Chicago’s “The Cow Guy” Bullish on Wine
Scott Shellady, familiar to financial TV fans as the “The Cow Guy” because of his distinctive bovine jackets, says now may be the time to invest in wine. “With the Fed’s easy money policy (i.e., buying Treasury bonds and printing money) having some hard assets in your portfolio- like wine- could be a good store of value.”
Shellady says that wine investors need three to five-year time horizons. Like fine art, certain wine labels appeal to collectors who will pay extra for scarce vintages and the perception of value that certain regions and producers convey.
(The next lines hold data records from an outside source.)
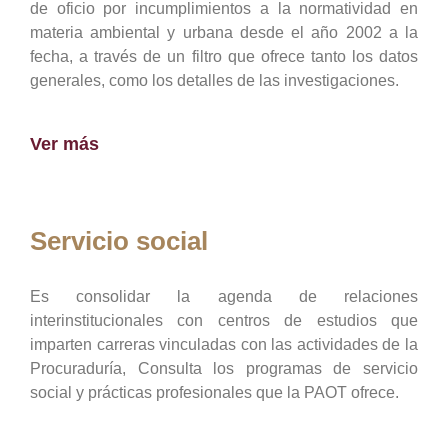
de oficio por incumplimientos a la normatividad en
materia ambiental y urbana desde el año 2002 a la
fecha, a través de un filtro que ofrece tanto los datos
generales, como los detalles de las investigaciones.
Ver más
Servicio social
Es consolidar la agenda de relaciones
interinstitucionales con centros de estudios que
imparten carreras vinculadas con las actividades de la
Procuraduría, Consulta los programas de servicio
social y prácticas profesionales que la PAOT ofrece.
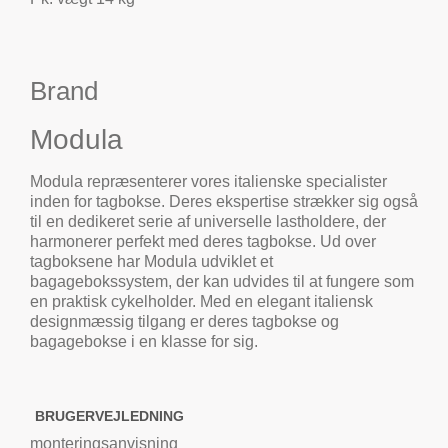
Brand
Modula
Modula repræsenterer vores italienske specialister
inden for tagbokse. Deres ekspertise strækker sig også
til en dedikeret serie af universelle lastholdere, der
harmonerer perfekt med deres tagbokse. Ud over
tagboksene har Modula udviklet et
bagagebokssystem, der kan udvides til at fungere som
en praktisk cykelholder. Med en elegant italiensk
designmæssig tilgang er deres tagbokse og
bagagebokse i en klasse for sig.
BRUGERVEJLEDNING
monteringsanvisning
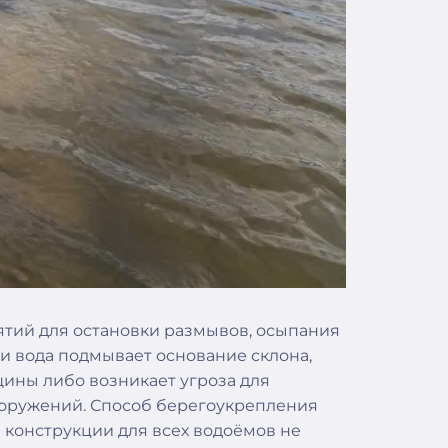
тий для остановки размывов, осыпания
и вода подмывает основание склона,
щины либо возникает угроза для
ооружений. Способ берегоукрепления
 конструкции для всех водоёмов не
For example, last month, a case of 1978 Romanee-Conti went for $476,280 at an auction in Hong Kong. To save you the math, that’s over $39,000 a bottle. This is reportedly the most expensive wine ever sold in the world.
(As an aside, this summer, I visited Romanee-Conti. It’s amazing how such a small, nondescript vineyard is so famous. In this part of Burgundy, they still till the soil with horses and toss copper sulfate by hand from cloth sacks. That’s me in the top picture standing in from of the Romanee-Conti vineyard.)
Does Shellady think Midwest wine has investment potential? “Some regional wine is surprisingly competitive,” says Shellady who once lived on his family’s dairy farm near Galena, Illinois, and has visited local wineries in Northwest Illinois. “My advice is ‘don’t turn up your nose at local wine,’ the relationship between price and palate is appealing.”